Some may doubt the short time devoted to HIIT, but surprisingly it works. It reduces a lot of body fat and even waist circumference. Researches have shown that HIIT can reduce about 17% of visceral fat as well as fats surrounding internal organs which might turn to be disease promoting if accumulated in excess. It is more significant in overweight or obese persons.
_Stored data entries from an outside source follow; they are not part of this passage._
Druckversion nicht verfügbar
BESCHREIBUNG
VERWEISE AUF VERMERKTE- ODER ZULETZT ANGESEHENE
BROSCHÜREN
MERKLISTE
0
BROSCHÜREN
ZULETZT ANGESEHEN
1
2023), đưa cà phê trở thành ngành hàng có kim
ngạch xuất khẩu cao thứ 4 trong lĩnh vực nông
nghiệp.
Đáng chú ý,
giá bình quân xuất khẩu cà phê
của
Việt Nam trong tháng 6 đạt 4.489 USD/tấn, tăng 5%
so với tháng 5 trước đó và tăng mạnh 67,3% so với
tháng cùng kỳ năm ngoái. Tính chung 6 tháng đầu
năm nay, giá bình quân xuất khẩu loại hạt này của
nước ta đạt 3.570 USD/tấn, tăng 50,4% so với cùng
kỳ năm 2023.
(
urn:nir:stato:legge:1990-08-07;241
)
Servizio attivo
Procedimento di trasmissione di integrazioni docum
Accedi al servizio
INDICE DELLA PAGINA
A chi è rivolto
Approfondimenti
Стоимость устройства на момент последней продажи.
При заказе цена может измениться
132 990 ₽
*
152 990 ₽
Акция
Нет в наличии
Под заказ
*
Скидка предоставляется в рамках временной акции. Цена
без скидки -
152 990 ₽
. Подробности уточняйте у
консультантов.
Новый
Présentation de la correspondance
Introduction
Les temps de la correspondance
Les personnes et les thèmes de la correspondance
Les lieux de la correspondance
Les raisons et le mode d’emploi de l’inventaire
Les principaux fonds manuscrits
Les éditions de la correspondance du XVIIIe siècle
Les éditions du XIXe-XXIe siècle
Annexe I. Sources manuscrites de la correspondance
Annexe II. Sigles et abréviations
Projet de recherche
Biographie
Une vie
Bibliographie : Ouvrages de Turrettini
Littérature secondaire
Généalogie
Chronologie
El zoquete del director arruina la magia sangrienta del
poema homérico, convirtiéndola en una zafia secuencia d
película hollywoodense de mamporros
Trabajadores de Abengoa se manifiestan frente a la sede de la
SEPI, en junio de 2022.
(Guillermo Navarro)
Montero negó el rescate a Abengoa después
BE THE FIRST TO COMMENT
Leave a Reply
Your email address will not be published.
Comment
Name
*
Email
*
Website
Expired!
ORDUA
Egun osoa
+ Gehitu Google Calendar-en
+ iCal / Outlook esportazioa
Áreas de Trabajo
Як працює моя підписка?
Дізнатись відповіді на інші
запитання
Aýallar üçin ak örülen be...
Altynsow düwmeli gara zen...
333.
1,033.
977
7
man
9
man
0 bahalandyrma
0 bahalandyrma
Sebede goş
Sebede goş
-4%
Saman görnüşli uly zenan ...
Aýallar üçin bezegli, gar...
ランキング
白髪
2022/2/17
4. Increase testosterone production

In clinical studies that have been conducted recently, there is a clear indication that you can boost t-levels with HIIT more than steady training. There are various ways you can do the HIIT while achieving the desired results, so you will not stick on one cardio machine. Such clinically supported methods include sprinting.

5. Muscle gain

Muscle mass gain is part of the health benefits you can derive from HIIT. It occurs majorly in the muscles that are actively involved during the exercise, such as the legs and the trunk. Although weight training remains to be the outstanding mode of increasing muscle mass, HIIT supports some small percentage of muscle growth.

6. Improved oxygen consumption

Talking about oxygen consumption means the ability of the muscles to use oxygen to produce energy through respiration. Endurance training is typically considered and used method to achieve improved oxygen consumption. Traditionally, this could involve long sessions of continuous exercise, but HIIT can yield the same results in a minimum period.

7. Reduce blood sugar level

This program lasting not more than 12 weeks can significantly reduce blood sugar level. It is beneficial to both healthy and diabetic individuals, but majorly those at risk for a type 2 diabetes. For healthy individuals, HIIT primarily helps with insulin resistance.

In conclusion, HIIT is a very efficient and effective way to exercise. Though high-intensity interval training produces the same results and benefits as other exercise methods, it takes a shorter time. So if faced with limited time, you should not skip maintaining your body active but rather consider undertaking HIIT.